Spielbegeisterung

The Talos Principle ist ein Puzzel-Spiel in der Ego-Perskeptive. Man spielt in ca. 30 Stunden unglaublich liebevolle gestaltete Maps, detailliert und atmosphärisch zugleich. Selbst eine passende InGame-Story zum ganzen fehlt nicht. Nicht nur einmal habe ich mitten drin aufgehört zu spielen und mir die Maps nur angesehen oder den Ausblick einfach nur genossen. Ein absolut phantastisches Spiel, das aber auch viel von einem abverlangt, denn die Puzzles sind stellenweise verdammt knackig und wirklich schwer. Ohne etwas Hilfe von Youtube hätte ich einige ganz sicher nicht geschafft. 
Das die Entwickler sehr viel Herzblut in das Spiel gesteckt haben um es so schön zu machen wie es nun ist, sieht man auch an der letzten Sequenz (vielleicht SpoilerAlarm):
*hachz – so muss das.

Konzerte in Wiesbaden – Fehlanzeige

Wieder mal ärgere ich mich, dass es Wiesbaden nicht schafft eine weitläufigere Konzertkultur anzubieten.

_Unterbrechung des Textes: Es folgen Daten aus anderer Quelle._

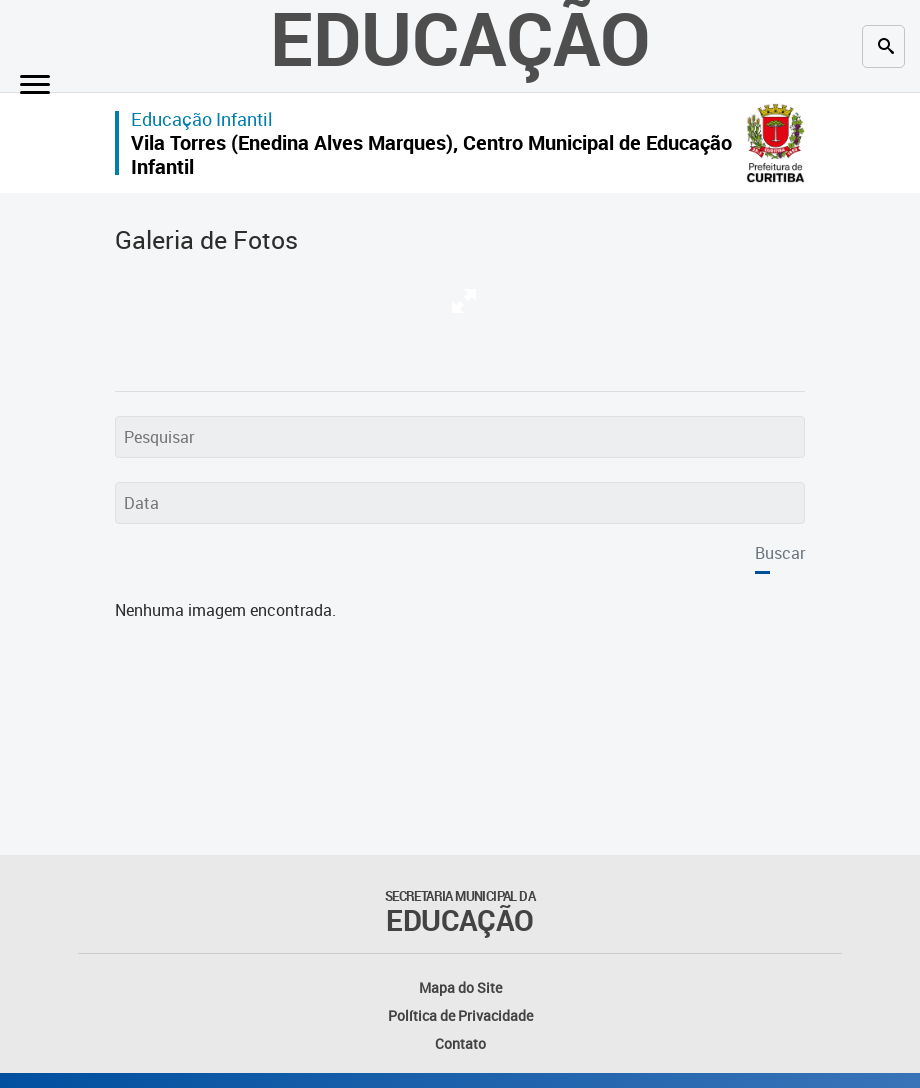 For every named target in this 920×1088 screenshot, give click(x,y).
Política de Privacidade (460, 1015)
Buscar (780, 553)
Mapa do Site (460, 987)
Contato (460, 1043)
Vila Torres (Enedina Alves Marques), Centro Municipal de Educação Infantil (431, 154) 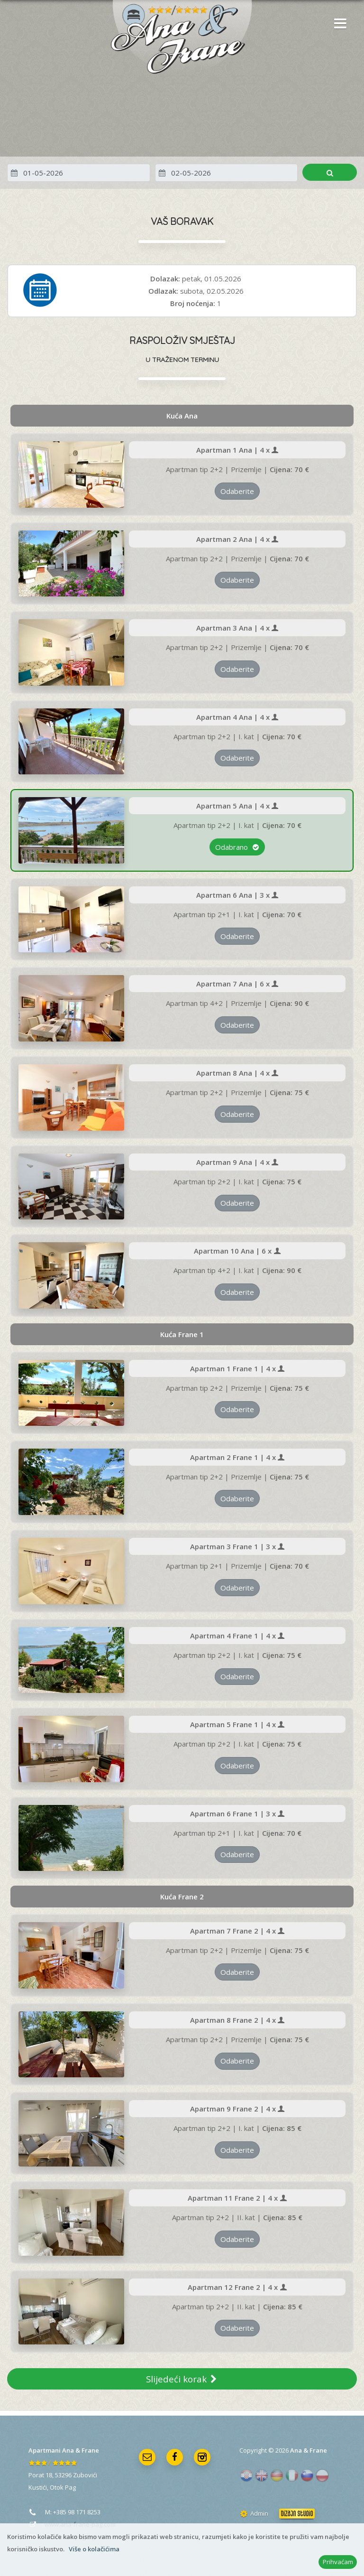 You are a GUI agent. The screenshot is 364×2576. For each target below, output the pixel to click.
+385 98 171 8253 (76, 2512)
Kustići (37, 2487)
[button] (338, 24)
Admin (253, 2513)
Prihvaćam (338, 2561)
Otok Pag (63, 2487)
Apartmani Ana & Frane (63, 2450)
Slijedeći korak (182, 2379)
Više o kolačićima (94, 2549) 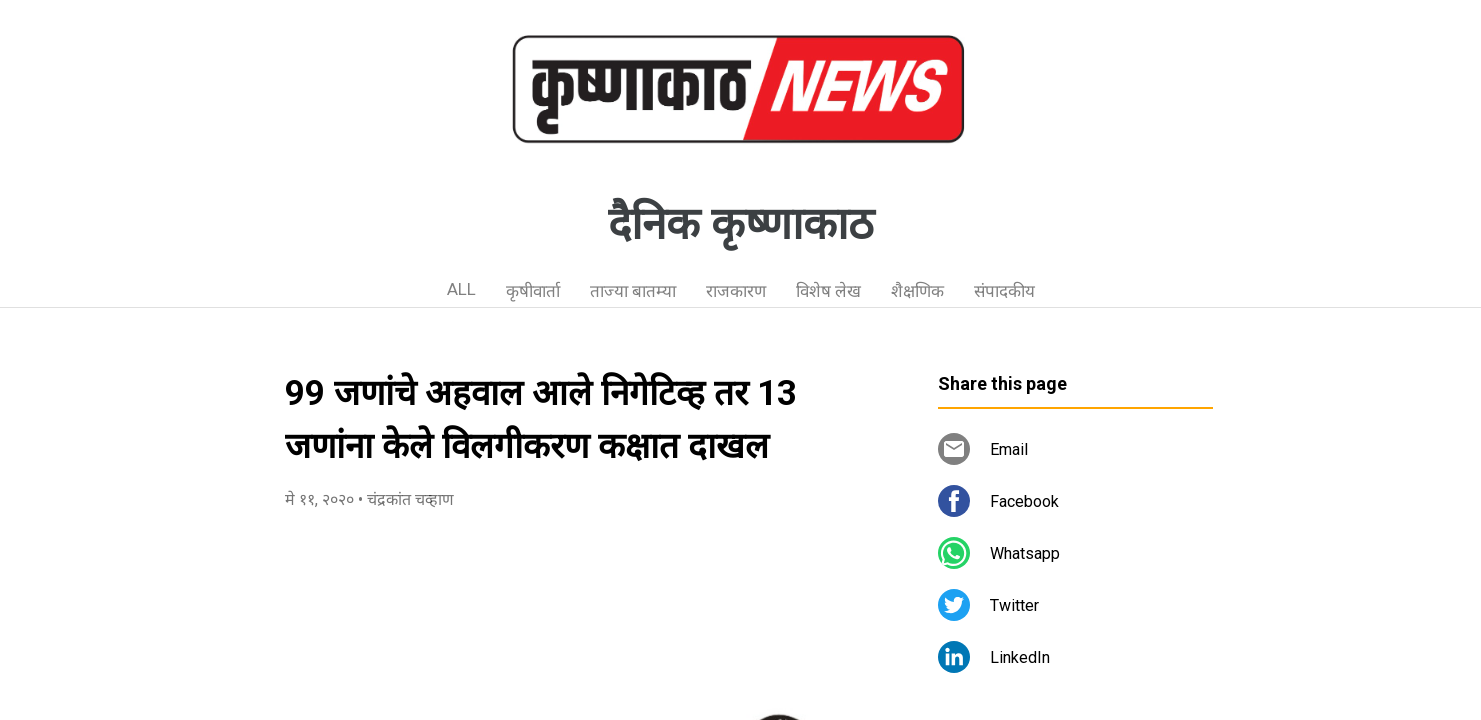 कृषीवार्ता (533, 291)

Nach meiner Aufmerksamkeit haben wir den Schlachthof, doch die dort angebotenen Musik trifft nur sehr selten meinen Geschmack und dann mag ich wegen der Gegend nicht wirklich hingehen. Ich weiche also zu 100% nach Mainz oder Darmstadt in die tolle Centralstation aus, die wesentlich flexibler im Hosting von Konzerten und Veranstaltungen sind. Gerade Mainz mit seinen doch vielen Konzert-Lokaltäten bietet ein vielfältiges Programm, zu meist sehr erschwinglichen Preisen. Wiesbaden braucht natürlich erst einmal ein neues Congress-Center für ich weiß nicht wie viele Millionen, damit der Ball des Sportes hier bleibt (und die lokalen Luxushotels auslastet und die hiesige ‘hot volee’ sich endlich mal zeigen darf) und einmal im Jahr der Congress der Anästhesisten stattfinden kann. Es kann ja sein, dass es neue Kongresse und Konzerte nach Fertigstellung geben wird, aber wer kommt denn bitte freiwillig nach Wiesbaden? Vermutlich sowieso nur die, die in Frankfurt, Darmstadt und Mainz nichts mehr finden.

Konzert: Anna Depenbusch

Ich hatte angesichts meiner quer-gehörten Alben deutlich mehr “Liedermacher-Style“ erwartet und bekam zu häufig „schlager-artiges“ präsentiert. Wir (die Gattin wurde zwangsverpflichtet) hatten also unsere Mühe dem Konzert dauerhaft gut gelaunt zu folgen. Für mich braucht sie keine Band, ich fand sie stellenweise sogar deplatziert und ‚over-enganged‘, alleine ist sie sehr viel besser. Fazit: 3- , Wiederholungsoption: nope. (Geschmäcker sind verschieden).